PARIS — “It’s like a school reunion, no?” said Carine Roitfeld, the French fashion editor, flicking her veil of hair off her black-lined eyes and glancing around at the Dior show on Monday. The gang was back, in a specially constructed box, as always, in the gardens of the Musée Rodin, as attendees who had not seen each other in person in more than a year air-kissed and embraced in delight. Ms. Roitfeld looked bemused, and not entirely pleased.
It’s true, there’s something somewhat disconcerting about the fall headlong back into the familiar after 16 months of life suspended: the paparazzi clamoring for a shot of Jessica Chastain before the Dior show; the multicourse dinners hosted by brands every night to celebrate; the Paris traffic. The stilettos (yes, they are back).
So while the audience is no longer jammed so tightly together that each person on a bench seems to be half on top of a neighbor’s leg, and masks are still required in tents, it’s hard not to think the gravitational pull is to the norm. Or what was the norm. Where are the signs of what has happened this past year? Where is the suggestion that fashion has processed the trauma, and the experience?
Well, “process” might be the wrong word. But some theories are beginning to bubble up through the seams.
There is pandemic cause-and-effect, for example, in an Iris van Herpen video that took as its theme the earth from above; that pulled back, to offer a certain perspective so much greater and wider than the tiny islands of our individual lockdowns.

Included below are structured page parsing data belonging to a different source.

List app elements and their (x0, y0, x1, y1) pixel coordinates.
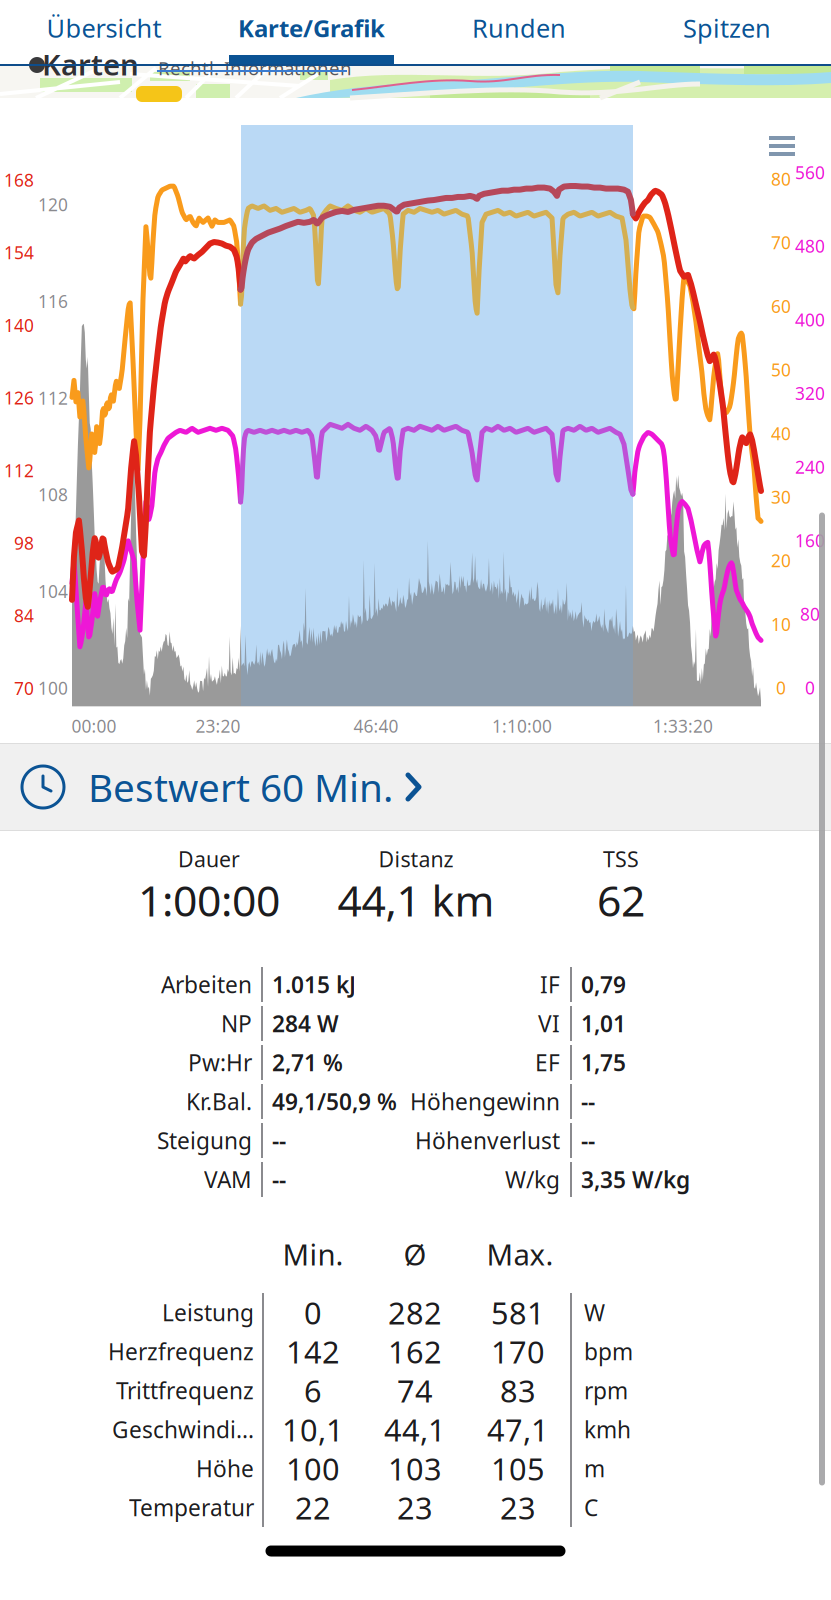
button[interactable]: Spitzen (623, 0, 831, 64)
staticText: 0 (805, 676, 815, 699)
staticText: EF (535, 1047, 560, 1078)
staticText: 1.015 kJ (272, 969, 356, 1000)
staticText: 70 (14, 677, 34, 700)
staticText: 0 (304, 1292, 322, 1333)
staticText: -- (272, 1125, 286, 1156)
staticText: 62 (597, 872, 645, 928)
staticText: Kr.Bal. (186, 1086, 252, 1116)
staticText: Arbeiten (161, 969, 252, 1000)
staticText: Geschwindi... (112, 1414, 254, 1444)
staticText: 480 (795, 235, 825, 258)
staticText: Min. (282, 1234, 344, 1274)
staticText: VAM (204, 1164, 252, 1194)
staticText: 170 (491, 1331, 545, 1372)
staticText: 108 (38, 483, 68, 506)
button[interactable]: Karte/Grafik (208, 0, 415, 64)
staticText: 60 (771, 295, 791, 318)
staticText: 44,1 km (338, 872, 494, 928)
staticText: 120 (38, 193, 68, 216)
staticText: Pw:Hr (188, 1047, 252, 1078)
staticText: 80 (800, 603, 820, 626)
staticText: Übersicht (46, 11, 162, 45)
staticText: Max. (486, 1234, 554, 1274)
staticText: Höhengewinn (410, 1086, 560, 1116)
staticText: W/kg (505, 1164, 560, 1194)
staticText: 2,71 % (272, 1047, 343, 1078)
staticText: -- (581, 1086, 595, 1116)
staticText: 40 (771, 422, 791, 445)
staticText: 160 (795, 529, 825, 552)
staticText: 23:20 (196, 714, 240, 738)
staticText: 162 (388, 1331, 442, 1372)
staticText: 3,35 W/kg (581, 1164, 690, 1194)
staticText: TSS (603, 845, 639, 873)
staticText: 104 (38, 580, 68, 603)
staticText: Leistung (162, 1297, 254, 1328)
staticText: 140 (4, 314, 34, 337)
staticText: 44,1 (384, 1409, 446, 1450)
staticText: Karten (42, 44, 139, 84)
staticText: 1,75 (581, 1047, 626, 1078)
staticText: Distanz (378, 845, 454, 873)
staticText: VI (538, 1008, 560, 1038)
staticText: 47,1 (487, 1409, 549, 1450)
staticText: 0,79 (581, 969, 626, 1000)
staticText: 103 (388, 1448, 442, 1489)
staticText: W (584, 1297, 605, 1328)
staticText: Runden (472, 11, 566, 45)
staticText: 46:40 (354, 714, 398, 738)
staticText: 105 (491, 1448, 545, 1489)
staticText: 10 (771, 613, 791, 636)
staticText: 320 (795, 382, 825, 405)
staticText: 581 (491, 1292, 545, 1333)
staticText: Dauer (178, 845, 240, 873)
staticText: Bestwert 60 Min. (88, 761, 393, 813)
staticText: Steigung (157, 1125, 252, 1156)
staticText: 126 (4, 386, 34, 409)
staticText: 00:00 (72, 714, 116, 738)
staticText: 98 (14, 532, 34, 554)
staticText: 84 (14, 604, 34, 627)
staticText: -- (272, 1164, 286, 1194)
staticText: 560 (795, 161, 825, 184)
staticText: 80 (771, 168, 791, 190)
staticText: 1:10:00 (492, 714, 552, 738)
staticText: C (584, 1492, 598, 1522)
staticText: Trittfrequenz (116, 1375, 254, 1406)
staticText: 10,1 (282, 1409, 344, 1450)
staticText: 23 (500, 1487, 536, 1528)
staticText: Ø (404, 1234, 426, 1274)
staticText: 112 (4, 459, 34, 482)
staticText: 240 (795, 455, 825, 478)
staticText: 168 (4, 168, 34, 192)
staticText: 112 (38, 386, 68, 409)
button[interactable]: Chart options (769, 136, 795, 156)
staticText: IF (540, 969, 560, 1000)
staticText: 49,1/50,9 % (272, 1086, 397, 1116)
staticText: Höhenverlust (415, 1125, 560, 1156)
staticText: Karte/Grafik (238, 12, 385, 44)
staticText: 83 (500, 1370, 536, 1411)
staticText: 284 W (272, 1008, 339, 1038)
staticText: kmh (584, 1414, 631, 1444)
staticText: 50 (771, 358, 791, 381)
staticText: 20 (771, 549, 791, 572)
staticText: 100 (286, 1448, 340, 1489)
staticText: Herzfrequenz (108, 1336, 254, 1366)
staticText: Temperatur (129, 1492, 254, 1522)
button[interactable]: Runden (415, 0, 623, 64)
staticText: 400 (795, 308, 825, 331)
staticText: 1,01 (581, 1008, 626, 1038)
staticText: 74 (397, 1370, 433, 1411)
staticText: Spitzen (683, 11, 771, 45)
staticText: 1:00:00 (138, 872, 280, 928)
staticText: NP (221, 1008, 252, 1038)
staticText: bpm (584, 1336, 633, 1366)
staticText: 142 (286, 1331, 340, 1372)
staticText: -- (581, 1125, 595, 1156)
button[interactable]: Übersicht (0, 0, 208, 64)
staticText: 1:33:20 (653, 714, 713, 738)
button[interactable]: Bestwert 60 Min. (0, 743, 831, 831)
staticText: 0 (776, 676, 786, 699)
staticText: m (584, 1453, 605, 1484)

That was in part thanks to Domitille Kiger, a French world champion sky diver who swirled through the air in an extraordinary dress from Ms. van Herpen’s collection that itself seemed to exist halfway between earth and sky. Just as the designer’s work seems to exist in some realm beyond fashion, where a dress can become a mutating expression of the processes of life, some hybrid creature of technology and art and imagination and … recycling. (Actually, Ms. Kiger was falling at more than 185 miles per hour, the brand said, so think about the kind of fabric that can withstand that wind pressure.)

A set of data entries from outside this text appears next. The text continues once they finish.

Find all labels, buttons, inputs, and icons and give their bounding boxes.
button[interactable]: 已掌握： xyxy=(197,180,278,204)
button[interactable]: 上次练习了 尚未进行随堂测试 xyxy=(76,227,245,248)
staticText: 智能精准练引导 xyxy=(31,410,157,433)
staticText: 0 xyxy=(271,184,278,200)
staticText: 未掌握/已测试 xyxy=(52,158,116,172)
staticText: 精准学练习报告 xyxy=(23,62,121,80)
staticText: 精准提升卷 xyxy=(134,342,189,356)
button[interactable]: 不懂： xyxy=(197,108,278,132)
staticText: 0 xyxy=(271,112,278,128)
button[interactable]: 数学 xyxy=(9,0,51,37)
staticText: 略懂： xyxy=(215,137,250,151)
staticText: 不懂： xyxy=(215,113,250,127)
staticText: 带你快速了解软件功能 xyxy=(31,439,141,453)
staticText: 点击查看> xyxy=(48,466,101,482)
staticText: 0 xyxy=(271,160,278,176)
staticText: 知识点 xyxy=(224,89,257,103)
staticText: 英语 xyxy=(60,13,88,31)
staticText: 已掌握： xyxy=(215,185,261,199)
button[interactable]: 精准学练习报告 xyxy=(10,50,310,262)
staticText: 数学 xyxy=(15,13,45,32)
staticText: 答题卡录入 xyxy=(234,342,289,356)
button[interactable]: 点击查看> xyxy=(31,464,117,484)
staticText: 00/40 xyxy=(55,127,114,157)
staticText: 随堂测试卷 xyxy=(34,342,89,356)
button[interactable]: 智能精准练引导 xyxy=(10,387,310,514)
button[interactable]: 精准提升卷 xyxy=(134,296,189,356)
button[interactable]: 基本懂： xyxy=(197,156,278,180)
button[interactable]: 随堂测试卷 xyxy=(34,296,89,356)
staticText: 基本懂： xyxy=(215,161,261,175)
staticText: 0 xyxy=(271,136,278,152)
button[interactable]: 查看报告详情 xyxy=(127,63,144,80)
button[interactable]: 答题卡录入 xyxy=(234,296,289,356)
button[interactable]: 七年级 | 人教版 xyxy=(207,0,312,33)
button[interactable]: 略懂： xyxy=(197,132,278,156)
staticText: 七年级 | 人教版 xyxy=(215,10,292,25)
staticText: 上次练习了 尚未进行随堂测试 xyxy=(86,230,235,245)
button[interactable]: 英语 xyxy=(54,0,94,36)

There is cause-and-effect in the unfettered humor and carefully calibrated excess of Daniel Roseberry at Schiaparelli, where gold body parts cast in 3-D printed resin decorated a matador denim jacket (made from 11 pairs of old jeans), double entendres were decoration unto themselves (toe shoes featured actual toes), giant roses exploded across little black dresses and an elaborately fringed black cape turned out to be made of trash bags.
And in the escapism of Giambattista Valli’s signature party dresses and gender-agnostic tuxedos, and the disco-rama of Olivier Theyskens at Azzaro, where dresses were sliced waist-high on the side and practically screamed “Tina Turner, where are you?”
“People want to live in the moment,” Mr. Valli said during a walk-through of the collection, standing next to a red ruffled skirt made from about 1,475 feet of tulle. “The past is heavy and the future is cloudy.”
But we always have nightlife! (Also, apparently, Ryan Murphy, who was name-checked in Mr. Valli’s show notes and whose TV contributions, like “Emily in Paris,” have admittedly helped with the whole escapism idea.)
That’s one way to look at it, anyway; at Dior, Maria Grazia Chiuri had exactly the opposite thought. “We wanted to work on a wardrobe” (which is fashion-speak for day wear), she said during a preview the day before her show.
So she doubled-down on tactility and the touch of the hand, rendering tweed in cashmere, feathers and intarsia, transforming coats and jackets and skirts into swaddling clothes for grown-ups, balancing them with Grecian gowns that can seem so light they are like wearing air. One of the more interesting aspects of Ms. Chiuri’s couture is the way she eschews the showiness of decoration in favor of manual artistry: to make a single cloudy dress took 12 days of invisible stitching.
She set it all against an imagined landscape rendered in almost 420 square yards of embroidery created by the French artist Eva Jospin and realized by the Chanakya School of Craft in India over three months. It was, said Ms. Chiuri, a way to honor the artisans in that country who were so hard-hit by the pandemic, and to support them.
And it was a reminder, if any were needed, that even in the Couture, the most sheltered and traditional part of the industry — a bubble of elitism catering to the few (the ones who escaped to faraway estates to ride out the pandemic) — “beauty” is not enough.
That fashion is embedded in a complicated web of supply chain and imagery that is a lot deeper than simply a mind-boggling dress. That throwing up your hands and cannonballing into the pool because we can finally gather may be ever-so-tempting (really, it is so tempting), but it cannot be all there is.
That when you go back to school, the idea is to have learned something.